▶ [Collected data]
============

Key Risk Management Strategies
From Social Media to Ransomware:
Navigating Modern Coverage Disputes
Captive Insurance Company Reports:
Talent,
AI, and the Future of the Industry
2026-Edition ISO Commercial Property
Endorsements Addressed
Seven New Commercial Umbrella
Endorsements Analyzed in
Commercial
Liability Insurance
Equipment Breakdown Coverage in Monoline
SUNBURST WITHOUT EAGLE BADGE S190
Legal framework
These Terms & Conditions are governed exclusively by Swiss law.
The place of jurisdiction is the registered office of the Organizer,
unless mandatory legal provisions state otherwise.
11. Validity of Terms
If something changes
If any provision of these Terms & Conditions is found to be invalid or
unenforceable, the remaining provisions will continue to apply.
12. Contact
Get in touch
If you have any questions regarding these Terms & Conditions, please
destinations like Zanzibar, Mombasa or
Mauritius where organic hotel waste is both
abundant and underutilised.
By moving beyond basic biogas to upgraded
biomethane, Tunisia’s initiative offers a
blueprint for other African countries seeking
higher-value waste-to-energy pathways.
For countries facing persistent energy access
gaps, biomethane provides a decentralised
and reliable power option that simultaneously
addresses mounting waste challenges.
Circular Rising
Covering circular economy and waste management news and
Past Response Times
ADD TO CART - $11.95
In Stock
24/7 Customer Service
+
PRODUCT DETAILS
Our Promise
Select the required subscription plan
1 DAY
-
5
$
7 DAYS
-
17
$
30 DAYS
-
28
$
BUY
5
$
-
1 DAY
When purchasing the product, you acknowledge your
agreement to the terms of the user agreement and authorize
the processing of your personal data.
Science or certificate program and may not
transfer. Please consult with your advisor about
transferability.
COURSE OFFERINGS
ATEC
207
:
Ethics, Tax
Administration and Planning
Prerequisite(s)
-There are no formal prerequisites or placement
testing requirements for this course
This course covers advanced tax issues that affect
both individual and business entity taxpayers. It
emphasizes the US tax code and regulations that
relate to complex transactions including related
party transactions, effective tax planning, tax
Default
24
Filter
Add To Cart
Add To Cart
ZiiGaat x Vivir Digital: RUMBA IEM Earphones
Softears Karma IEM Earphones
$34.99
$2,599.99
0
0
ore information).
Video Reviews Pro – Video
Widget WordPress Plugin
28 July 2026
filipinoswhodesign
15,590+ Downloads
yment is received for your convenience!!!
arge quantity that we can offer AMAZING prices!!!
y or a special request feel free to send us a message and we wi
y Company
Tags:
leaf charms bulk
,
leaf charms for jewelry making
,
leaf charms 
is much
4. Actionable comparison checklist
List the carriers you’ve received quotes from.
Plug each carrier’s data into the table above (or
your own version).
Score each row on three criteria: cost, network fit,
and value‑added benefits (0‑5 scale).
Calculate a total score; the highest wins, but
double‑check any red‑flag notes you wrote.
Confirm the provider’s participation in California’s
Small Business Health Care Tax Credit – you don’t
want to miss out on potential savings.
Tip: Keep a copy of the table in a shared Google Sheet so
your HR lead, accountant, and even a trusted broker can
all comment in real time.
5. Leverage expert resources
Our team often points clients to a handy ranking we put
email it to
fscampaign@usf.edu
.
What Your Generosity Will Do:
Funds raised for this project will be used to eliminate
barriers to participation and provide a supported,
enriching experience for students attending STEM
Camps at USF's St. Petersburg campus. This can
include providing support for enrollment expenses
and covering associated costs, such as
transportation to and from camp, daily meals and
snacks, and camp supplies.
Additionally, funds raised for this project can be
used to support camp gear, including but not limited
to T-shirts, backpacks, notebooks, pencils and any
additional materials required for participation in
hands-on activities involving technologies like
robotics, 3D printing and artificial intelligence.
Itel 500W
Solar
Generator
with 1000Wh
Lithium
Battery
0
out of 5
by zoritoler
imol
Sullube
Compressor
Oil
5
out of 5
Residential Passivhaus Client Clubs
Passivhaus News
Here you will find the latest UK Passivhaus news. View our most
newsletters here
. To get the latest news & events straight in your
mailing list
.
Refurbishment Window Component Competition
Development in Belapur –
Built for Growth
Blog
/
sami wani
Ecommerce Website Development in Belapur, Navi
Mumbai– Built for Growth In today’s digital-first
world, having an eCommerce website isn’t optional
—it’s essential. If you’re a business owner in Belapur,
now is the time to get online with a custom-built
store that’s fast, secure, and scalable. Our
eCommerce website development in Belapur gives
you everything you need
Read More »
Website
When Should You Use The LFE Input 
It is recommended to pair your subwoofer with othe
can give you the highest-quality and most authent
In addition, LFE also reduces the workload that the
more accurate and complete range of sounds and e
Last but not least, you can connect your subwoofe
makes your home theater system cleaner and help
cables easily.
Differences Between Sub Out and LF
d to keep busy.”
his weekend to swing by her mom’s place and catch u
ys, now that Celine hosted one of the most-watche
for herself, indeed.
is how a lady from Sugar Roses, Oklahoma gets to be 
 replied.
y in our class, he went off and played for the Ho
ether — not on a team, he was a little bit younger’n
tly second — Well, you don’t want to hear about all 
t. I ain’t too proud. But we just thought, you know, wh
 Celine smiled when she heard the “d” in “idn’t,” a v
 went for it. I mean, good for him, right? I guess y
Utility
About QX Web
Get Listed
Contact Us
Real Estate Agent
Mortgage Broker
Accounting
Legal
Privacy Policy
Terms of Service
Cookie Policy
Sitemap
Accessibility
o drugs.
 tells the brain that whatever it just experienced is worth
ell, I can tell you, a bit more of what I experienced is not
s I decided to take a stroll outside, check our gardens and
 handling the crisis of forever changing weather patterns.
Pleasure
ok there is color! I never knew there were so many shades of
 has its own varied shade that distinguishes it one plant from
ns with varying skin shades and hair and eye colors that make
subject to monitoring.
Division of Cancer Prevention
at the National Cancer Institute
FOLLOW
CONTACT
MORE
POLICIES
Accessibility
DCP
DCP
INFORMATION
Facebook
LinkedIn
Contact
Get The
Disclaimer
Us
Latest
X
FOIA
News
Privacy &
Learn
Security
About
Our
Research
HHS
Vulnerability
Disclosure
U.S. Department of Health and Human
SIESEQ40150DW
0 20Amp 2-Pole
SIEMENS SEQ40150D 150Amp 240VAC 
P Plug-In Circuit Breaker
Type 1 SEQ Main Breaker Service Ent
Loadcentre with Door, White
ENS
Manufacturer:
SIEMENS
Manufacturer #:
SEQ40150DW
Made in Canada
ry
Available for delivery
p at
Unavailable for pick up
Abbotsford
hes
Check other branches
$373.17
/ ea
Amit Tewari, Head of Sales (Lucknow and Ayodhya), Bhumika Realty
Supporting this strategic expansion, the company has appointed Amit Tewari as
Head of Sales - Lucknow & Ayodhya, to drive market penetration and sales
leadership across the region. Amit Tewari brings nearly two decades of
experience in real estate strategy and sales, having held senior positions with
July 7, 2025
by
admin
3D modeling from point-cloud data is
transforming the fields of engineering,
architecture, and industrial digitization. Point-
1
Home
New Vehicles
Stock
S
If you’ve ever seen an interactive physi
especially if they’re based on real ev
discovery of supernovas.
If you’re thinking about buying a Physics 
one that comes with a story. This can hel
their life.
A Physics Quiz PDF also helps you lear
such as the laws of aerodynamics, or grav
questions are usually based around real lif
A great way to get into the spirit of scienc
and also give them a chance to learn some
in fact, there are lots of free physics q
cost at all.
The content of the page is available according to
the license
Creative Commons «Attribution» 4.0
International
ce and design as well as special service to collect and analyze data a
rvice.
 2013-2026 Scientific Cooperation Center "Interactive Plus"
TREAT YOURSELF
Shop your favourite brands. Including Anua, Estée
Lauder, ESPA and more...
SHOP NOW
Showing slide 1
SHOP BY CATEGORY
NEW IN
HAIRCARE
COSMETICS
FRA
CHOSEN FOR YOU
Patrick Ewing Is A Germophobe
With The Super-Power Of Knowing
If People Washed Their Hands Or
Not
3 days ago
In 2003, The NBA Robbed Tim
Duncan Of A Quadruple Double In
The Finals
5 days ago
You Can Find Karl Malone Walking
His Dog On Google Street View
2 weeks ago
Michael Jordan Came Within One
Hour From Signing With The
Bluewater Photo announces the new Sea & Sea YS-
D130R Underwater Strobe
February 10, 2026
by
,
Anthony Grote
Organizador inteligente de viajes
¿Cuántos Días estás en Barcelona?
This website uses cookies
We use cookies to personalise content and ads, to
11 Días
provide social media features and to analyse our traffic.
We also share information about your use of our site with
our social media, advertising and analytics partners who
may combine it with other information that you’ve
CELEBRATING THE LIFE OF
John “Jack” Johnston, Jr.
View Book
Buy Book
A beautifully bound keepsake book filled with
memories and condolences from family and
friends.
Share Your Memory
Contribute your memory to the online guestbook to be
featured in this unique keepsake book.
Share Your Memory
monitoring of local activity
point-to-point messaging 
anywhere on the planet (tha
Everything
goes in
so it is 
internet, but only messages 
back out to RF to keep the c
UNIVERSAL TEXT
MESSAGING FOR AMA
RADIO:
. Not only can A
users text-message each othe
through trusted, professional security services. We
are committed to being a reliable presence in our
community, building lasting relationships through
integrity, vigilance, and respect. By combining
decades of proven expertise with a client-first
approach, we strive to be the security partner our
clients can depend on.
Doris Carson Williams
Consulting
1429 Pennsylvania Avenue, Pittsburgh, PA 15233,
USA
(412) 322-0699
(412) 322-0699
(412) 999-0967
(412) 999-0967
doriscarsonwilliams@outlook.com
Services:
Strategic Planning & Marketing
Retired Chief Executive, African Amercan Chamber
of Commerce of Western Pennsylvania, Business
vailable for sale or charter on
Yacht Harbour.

============

▶ [Directions] Copy the entries above exactly, but only from the line holding "Our team often" through the line holding "snacks, and camp supplies.", both included.

▶ [Answer box]
Our team often points clients to a handy ranking we put
email it to
fscampaign@usf.edu
.
What Your Generosity Will Do:
Funds raised for this project will be used to eliminate
barriers to participation and provide a supported,
enriching experience for students attending STEM
Camps at USF's St. Petersburg campus. This can
include providing support for enrollment expenses
and covering associated costs, such as
transportation to and from camp, daily meals and
snacks, and camp supplies.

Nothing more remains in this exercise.